--- Source data ---
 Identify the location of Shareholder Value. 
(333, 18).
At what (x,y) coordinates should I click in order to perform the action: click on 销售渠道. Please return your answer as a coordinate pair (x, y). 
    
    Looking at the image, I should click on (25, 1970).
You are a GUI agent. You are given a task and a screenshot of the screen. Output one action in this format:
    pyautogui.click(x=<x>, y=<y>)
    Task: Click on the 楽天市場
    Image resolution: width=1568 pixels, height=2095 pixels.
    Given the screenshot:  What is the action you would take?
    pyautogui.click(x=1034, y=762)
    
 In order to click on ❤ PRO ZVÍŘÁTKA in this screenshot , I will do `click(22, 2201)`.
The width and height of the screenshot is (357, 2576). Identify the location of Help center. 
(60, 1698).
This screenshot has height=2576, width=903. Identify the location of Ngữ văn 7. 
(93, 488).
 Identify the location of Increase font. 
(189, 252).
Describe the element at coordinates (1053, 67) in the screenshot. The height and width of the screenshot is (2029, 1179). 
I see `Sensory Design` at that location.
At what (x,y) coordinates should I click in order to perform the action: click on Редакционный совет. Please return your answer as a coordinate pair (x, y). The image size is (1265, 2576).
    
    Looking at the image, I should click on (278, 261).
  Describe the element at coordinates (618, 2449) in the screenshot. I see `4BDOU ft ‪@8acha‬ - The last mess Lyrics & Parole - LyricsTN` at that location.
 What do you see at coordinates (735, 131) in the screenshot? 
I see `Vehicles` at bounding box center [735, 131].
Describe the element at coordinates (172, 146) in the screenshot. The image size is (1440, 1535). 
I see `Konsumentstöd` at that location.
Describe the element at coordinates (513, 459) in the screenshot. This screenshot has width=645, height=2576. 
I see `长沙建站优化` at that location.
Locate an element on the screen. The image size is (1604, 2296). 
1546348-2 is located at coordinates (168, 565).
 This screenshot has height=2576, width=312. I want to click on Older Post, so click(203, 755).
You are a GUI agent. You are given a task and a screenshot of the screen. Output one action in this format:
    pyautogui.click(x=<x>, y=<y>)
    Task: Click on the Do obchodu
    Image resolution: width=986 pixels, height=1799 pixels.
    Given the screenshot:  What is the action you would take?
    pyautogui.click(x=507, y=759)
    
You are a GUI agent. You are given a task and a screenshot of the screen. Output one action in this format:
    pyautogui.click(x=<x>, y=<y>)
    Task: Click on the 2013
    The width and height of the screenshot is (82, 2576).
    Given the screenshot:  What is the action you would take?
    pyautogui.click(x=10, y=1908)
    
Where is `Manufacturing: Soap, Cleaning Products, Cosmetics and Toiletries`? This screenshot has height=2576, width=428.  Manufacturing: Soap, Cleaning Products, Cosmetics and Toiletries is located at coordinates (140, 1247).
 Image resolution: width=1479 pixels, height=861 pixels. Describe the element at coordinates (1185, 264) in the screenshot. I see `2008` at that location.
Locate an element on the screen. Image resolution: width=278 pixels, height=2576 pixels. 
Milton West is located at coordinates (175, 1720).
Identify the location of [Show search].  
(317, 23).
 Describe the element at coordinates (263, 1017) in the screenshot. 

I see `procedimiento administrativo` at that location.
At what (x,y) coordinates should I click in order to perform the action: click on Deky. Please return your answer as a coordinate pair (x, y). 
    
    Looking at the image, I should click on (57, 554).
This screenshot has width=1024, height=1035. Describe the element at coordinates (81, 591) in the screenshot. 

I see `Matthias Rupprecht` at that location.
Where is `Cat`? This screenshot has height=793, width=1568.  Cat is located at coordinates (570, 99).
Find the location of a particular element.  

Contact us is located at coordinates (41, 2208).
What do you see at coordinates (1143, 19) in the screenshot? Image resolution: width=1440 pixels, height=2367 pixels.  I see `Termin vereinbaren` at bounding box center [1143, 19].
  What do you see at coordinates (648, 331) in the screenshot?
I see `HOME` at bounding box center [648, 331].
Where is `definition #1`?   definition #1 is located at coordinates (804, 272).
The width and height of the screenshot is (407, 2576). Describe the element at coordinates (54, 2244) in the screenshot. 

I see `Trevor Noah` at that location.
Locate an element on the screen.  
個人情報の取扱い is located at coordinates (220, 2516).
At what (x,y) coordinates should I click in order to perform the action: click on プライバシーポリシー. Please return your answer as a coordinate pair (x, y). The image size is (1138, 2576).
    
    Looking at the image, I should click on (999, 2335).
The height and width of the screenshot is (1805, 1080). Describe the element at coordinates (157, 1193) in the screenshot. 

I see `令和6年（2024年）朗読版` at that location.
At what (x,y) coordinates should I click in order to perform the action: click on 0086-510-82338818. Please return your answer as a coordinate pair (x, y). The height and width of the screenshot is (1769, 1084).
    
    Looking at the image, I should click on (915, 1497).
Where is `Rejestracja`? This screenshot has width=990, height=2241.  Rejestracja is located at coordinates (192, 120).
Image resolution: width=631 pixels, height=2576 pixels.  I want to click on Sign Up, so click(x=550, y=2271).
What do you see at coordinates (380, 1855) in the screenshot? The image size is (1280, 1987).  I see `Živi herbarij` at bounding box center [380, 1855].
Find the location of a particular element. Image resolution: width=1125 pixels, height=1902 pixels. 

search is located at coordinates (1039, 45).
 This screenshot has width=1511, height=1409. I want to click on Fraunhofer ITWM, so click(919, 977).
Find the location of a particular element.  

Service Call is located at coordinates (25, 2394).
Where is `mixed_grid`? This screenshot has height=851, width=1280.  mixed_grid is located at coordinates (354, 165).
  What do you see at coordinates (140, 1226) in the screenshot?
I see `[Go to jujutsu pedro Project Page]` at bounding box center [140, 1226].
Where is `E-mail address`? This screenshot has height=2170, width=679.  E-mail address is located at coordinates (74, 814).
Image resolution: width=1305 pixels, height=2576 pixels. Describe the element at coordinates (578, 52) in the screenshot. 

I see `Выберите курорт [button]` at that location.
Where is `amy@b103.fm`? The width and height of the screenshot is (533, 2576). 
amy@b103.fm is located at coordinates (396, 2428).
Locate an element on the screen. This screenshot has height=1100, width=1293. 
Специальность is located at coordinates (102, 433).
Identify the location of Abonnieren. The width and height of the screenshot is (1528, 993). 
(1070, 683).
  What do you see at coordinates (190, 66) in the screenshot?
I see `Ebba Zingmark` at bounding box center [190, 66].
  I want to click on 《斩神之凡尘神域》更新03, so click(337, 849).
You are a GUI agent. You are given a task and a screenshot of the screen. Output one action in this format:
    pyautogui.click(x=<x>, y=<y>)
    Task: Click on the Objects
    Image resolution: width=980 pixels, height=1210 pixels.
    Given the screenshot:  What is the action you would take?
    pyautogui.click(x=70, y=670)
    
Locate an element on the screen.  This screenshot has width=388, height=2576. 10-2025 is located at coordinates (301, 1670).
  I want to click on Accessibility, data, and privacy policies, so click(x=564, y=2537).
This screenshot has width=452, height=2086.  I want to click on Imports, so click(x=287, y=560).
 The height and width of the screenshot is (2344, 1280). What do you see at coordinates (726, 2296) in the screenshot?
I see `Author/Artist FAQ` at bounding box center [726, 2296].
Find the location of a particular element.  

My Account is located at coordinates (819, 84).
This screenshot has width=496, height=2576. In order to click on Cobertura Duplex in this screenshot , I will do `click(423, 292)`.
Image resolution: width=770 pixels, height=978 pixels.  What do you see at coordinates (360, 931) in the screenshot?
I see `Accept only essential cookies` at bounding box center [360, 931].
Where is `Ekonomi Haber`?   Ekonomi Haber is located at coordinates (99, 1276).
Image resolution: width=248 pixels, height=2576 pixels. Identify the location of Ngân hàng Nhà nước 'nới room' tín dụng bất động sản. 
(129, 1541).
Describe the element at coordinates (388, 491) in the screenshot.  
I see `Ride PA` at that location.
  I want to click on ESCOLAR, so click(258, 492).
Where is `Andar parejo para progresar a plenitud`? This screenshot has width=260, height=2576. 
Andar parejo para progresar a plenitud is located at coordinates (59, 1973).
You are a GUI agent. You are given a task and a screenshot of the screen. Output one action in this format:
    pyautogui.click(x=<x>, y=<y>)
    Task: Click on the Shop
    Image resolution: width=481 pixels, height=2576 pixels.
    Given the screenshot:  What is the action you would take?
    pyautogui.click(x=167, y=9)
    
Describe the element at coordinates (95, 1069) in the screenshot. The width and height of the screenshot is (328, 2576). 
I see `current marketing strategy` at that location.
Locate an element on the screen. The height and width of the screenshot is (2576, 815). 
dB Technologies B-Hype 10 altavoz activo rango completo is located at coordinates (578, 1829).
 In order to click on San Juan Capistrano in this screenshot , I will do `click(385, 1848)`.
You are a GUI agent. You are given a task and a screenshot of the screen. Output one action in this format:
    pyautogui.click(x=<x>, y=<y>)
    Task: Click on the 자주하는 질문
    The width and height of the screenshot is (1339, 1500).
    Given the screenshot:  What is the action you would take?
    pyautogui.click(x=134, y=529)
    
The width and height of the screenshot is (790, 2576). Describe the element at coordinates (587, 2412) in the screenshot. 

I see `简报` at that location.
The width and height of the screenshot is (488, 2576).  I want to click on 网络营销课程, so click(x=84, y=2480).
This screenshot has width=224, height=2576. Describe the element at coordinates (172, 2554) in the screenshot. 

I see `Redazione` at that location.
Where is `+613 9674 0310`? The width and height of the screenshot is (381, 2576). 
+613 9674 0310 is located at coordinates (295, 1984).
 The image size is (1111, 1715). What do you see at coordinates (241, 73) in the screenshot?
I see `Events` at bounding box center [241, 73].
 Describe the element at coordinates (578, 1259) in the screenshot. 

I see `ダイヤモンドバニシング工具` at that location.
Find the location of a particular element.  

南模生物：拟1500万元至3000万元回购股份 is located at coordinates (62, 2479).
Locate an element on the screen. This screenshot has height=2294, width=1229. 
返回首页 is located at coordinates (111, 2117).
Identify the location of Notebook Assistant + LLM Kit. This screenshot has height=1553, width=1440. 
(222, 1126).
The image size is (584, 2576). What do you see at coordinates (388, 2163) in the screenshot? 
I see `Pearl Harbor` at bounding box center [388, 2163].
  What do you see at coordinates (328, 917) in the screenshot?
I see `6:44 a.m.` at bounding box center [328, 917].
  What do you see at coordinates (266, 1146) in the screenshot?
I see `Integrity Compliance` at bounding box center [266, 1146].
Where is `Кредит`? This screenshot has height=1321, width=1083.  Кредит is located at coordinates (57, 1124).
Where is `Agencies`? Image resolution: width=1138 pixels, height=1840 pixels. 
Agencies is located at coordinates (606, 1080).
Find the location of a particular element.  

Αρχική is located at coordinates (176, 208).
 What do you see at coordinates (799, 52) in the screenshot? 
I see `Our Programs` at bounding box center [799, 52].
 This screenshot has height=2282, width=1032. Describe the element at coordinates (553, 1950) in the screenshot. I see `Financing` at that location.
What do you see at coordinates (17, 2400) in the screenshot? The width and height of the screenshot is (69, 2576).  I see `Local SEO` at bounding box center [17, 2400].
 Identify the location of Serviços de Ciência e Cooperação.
---
Required work: From the entries above, extract only the lines running from the one containing "The height and width of the screenshot is (1805, 1080)." through the one containing "Image resolution: width=631", inclusive.

Expected answer:
The height and width of the screenshot is (1805, 1080). Describe the element at coordinates (157, 1193) in the screenshot. 

I see `令和6年（2024年）朗読版` at that location.
At what (x,y) coordinates should I click in order to perform the action: click on 0086-510-82338818. Please return your answer as a coordinate pair (x, y). The height and width of the screenshot is (1769, 1084).
    
    Looking at the image, I should click on (915, 1497).
Where is `Rejestracja`? This screenshot has width=990, height=2241.  Rejestracja is located at coordinates (192, 120).
Image resolution: width=631 pixels, height=2576 pixels.  I want to click on Sign Up, so click(x=550, y=2271).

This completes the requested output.